[Source records]
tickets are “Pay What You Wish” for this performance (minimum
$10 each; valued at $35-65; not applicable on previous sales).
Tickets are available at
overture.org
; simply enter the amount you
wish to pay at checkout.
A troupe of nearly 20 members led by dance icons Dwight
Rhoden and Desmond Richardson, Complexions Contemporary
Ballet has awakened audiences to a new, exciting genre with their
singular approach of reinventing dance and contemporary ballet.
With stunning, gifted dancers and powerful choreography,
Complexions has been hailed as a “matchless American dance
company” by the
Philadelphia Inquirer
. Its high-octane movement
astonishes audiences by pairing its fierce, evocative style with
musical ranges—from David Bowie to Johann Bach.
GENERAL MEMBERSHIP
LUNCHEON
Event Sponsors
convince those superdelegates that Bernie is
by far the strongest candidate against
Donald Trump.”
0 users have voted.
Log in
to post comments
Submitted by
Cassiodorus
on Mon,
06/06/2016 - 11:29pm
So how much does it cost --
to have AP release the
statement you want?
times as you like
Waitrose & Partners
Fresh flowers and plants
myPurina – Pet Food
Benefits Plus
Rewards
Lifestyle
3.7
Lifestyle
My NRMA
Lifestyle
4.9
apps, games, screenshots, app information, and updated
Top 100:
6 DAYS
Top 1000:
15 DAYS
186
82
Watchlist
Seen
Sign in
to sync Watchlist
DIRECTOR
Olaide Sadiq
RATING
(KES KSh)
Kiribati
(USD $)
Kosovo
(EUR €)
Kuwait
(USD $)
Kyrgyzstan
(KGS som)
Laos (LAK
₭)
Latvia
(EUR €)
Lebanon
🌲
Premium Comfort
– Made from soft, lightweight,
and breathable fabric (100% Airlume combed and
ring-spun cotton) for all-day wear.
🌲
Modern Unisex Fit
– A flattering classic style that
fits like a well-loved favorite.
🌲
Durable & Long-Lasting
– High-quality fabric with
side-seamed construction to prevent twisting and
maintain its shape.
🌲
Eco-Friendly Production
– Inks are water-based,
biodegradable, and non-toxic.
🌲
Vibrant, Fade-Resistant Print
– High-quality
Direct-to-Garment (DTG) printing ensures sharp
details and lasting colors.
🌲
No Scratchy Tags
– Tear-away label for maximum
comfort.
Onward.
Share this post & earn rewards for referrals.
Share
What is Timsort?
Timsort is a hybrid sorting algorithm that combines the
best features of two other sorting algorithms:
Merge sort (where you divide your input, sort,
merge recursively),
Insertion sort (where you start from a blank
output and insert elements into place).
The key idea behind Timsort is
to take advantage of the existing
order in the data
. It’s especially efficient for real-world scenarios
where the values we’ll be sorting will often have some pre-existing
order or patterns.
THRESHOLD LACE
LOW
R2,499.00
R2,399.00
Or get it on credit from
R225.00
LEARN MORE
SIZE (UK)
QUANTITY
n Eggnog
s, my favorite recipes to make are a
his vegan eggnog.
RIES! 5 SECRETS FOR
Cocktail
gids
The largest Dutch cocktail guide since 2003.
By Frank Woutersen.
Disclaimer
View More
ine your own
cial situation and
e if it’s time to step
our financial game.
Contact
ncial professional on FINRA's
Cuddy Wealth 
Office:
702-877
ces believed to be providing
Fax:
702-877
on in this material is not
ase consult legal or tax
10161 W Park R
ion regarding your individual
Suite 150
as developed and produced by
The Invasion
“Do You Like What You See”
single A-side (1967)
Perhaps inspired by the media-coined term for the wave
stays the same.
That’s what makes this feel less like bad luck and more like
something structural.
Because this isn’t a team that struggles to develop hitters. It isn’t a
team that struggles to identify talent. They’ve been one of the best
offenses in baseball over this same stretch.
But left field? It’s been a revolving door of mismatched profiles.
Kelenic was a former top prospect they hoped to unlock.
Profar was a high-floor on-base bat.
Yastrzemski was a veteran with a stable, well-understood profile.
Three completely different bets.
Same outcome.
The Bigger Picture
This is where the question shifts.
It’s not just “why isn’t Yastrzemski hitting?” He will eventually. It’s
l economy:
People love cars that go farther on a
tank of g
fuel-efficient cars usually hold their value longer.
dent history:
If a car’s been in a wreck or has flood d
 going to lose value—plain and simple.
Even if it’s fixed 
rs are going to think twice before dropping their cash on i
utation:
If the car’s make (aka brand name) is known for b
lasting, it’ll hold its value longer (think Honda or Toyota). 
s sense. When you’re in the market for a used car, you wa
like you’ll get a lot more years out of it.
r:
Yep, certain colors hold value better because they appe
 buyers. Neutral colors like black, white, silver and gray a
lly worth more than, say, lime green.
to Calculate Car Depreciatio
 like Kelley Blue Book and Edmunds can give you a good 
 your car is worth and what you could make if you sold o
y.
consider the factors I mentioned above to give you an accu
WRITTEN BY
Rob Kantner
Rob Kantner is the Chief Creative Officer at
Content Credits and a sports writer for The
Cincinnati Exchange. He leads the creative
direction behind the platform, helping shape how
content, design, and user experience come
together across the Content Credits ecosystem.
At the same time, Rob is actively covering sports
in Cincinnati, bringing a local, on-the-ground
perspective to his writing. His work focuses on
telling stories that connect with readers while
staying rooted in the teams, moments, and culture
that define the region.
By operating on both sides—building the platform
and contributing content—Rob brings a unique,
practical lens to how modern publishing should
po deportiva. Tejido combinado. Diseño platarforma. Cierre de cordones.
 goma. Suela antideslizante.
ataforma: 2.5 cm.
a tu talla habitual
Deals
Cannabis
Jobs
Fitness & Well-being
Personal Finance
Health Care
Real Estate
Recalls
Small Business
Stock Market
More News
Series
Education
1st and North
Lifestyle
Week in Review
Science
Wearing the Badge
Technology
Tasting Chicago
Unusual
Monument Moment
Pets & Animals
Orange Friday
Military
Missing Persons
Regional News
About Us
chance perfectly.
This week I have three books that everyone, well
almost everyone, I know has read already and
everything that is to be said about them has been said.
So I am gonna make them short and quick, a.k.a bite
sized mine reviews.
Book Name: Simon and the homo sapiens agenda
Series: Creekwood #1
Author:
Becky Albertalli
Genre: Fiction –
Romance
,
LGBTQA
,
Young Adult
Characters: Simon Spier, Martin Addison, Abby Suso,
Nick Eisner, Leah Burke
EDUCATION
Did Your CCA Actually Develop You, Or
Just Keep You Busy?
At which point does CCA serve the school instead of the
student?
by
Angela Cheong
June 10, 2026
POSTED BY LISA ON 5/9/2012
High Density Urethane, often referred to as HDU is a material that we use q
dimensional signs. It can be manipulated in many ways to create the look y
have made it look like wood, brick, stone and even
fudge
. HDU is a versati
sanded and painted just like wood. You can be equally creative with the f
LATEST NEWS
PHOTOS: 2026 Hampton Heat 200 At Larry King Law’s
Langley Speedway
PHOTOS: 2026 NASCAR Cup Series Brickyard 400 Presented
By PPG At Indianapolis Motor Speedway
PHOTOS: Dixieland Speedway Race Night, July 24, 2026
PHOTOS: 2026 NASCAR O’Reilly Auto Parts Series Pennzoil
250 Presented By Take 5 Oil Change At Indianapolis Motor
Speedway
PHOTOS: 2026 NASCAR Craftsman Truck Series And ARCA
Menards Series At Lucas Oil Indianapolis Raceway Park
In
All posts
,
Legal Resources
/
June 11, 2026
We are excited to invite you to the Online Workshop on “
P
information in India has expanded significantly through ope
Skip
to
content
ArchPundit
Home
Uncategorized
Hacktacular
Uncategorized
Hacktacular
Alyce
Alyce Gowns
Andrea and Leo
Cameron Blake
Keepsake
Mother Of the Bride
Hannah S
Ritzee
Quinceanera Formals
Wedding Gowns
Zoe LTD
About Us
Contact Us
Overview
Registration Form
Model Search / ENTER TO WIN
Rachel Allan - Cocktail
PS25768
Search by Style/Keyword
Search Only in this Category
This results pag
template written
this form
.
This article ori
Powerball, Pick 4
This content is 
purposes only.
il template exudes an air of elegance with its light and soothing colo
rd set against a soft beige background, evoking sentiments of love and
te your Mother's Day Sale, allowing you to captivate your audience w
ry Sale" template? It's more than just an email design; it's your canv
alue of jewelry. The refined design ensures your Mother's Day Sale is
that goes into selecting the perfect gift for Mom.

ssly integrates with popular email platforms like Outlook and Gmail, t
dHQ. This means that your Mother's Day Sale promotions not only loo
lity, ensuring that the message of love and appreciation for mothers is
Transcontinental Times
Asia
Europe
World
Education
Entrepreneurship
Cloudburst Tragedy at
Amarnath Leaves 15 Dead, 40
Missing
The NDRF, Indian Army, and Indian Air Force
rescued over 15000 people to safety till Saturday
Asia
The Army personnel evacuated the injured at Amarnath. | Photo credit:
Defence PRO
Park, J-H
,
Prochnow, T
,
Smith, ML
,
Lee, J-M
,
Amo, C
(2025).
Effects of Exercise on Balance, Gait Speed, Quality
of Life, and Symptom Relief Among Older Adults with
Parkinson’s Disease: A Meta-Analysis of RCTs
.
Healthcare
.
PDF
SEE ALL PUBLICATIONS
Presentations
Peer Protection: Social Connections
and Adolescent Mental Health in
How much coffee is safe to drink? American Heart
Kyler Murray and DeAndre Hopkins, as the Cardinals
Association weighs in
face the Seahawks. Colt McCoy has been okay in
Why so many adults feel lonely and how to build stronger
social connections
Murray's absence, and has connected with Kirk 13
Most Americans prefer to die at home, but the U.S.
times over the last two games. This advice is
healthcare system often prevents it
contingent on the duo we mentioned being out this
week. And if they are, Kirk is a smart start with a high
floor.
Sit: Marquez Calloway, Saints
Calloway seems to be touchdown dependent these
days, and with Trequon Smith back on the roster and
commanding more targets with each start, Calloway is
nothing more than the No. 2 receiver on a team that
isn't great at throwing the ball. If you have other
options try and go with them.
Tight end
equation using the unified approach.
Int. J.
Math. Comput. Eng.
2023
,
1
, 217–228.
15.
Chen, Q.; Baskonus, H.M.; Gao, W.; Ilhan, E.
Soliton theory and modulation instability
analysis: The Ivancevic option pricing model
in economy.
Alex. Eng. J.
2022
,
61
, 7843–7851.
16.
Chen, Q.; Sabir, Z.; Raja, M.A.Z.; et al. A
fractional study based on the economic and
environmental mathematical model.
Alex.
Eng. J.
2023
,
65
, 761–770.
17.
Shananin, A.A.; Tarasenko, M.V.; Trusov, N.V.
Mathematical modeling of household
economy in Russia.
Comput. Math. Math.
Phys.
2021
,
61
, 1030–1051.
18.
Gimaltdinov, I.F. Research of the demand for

> **REQUIRED WORK**
Up to and including the line with "Modern Unisex Fit", repeat the data exactly, starting from its first line; nothing else belongs in the response.

> **PROBLEM SOLUTION**
tickets are “Pay What You Wish” for this performance (minimum
$10 each; valued at $35-65; not applicable on previous sales).
Tickets are available at
overture.org
; simply enter the amount you
wish to pay at checkout.
A troupe of nearly 20 members led by dance icons Dwight
Rhoden and Desmond Richardson, Complexions Contemporary
Ballet has awakened audiences to a new, exciting genre with their
singular approach of reinventing dance and contemporary ballet.
With stunning, gifted dancers and powerful choreography,
Complexions has been hailed as a “matchless American dance
company” by the
Philadelphia Inquirer
. Its high-octane movement
astonishes audiences by pairing its fierce, evocative style with
musical ranges—from David Bowie to Johann Bach.
GENERAL MEMBERSHIP
LUNCHEON
Event Sponsors
convince those superdelegates that Bernie is
by far the strongest candidate against
Donald Trump.”
0 users have voted.
Log in
to post comments
Submitted by
Cassiodorus
on Mon,
06/06/2016 - 11:29pm
So how much does it cost --
to have AP release the
statement you want?
times as you like
Waitrose & Partners
Fresh flowers and plants
myPurina – Pet Food
Benefits Plus
Rewards
Lifestyle
3.7
Lifestyle
My NRMA
Lifestyle
4.9
apps, games, screenshots, app information, and updated
Top 100:
6 DAYS
Top 1000:
15 DAYS
186
82
Watchlist
Seen
Sign in
to sync Watchlist
DIRECTOR
Olaide Sadiq
RATING
(KES KSh)
Kiribati
(USD $)
Kosovo
(EUR €)
Kuwait
(USD $)
Kyrgyzstan
(KGS som)
Laos (LAK
₭)
Latvia
(EUR €)
Lebanon
🌲
Premium Comfort
– Made from soft, lightweight,
and breathable fabric (100% Airlume combed and
ring-spun cotton) for all-day wear.
🌲
Modern Unisex Fit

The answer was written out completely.